The report, prepared by the Global Tiger Forum (GTF), provides the action strategy for a high altitude tiger master plan with gainful portfolio for local communities and ensuring centrality of tiger conservation in development, through an effective coordination mechanism, involving stakeholders and line departments operating within the landscape, an official of the Ministry of Environment said.
The report provides the rationale for stepping up high altitude conservation of tigers, while identifying possible viable habitats, corridor linkages, anthropogenic pressures, and induced landscape-level changes for evolving an in-situ conservation roadmap, he said.

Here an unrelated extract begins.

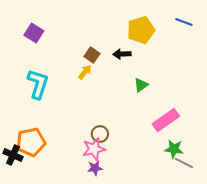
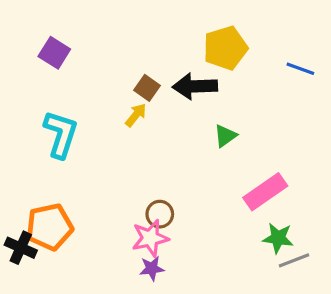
blue line: (184, 22) -> (300, 69), moved
black arrow: (122, 54) -> (195, 86), size x1.5
gray line: (184, 163) -> (294, 260), turned -48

The study, led by the GTF, with governments of Bhutan, India and Nepal, along with conservation partners (WWF and country specific collaborators), was supported by the Integrated Tiger Habitat Conservation Programme (ITHPC) of the IUCN.

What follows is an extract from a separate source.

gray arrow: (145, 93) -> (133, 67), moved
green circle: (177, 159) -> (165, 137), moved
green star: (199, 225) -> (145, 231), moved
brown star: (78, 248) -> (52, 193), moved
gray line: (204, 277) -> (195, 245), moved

Tiger habitats in high altitude require protection through sustainable land use, as they are a high value ecosystem with several hydrological and ecological processes providing ecosystem services and adaptation to mitigate the ill effects of climate change.
Several high-altitude habitats in South Asia have the spatial presence of tigers, active in-situ efforts are called for ensuring their conservation, the ministry said in a statement.
As per the latest tiger census report, their number stood at 2,967 at last count in 2018, a 33 per cent jump from 2,226 in 2014.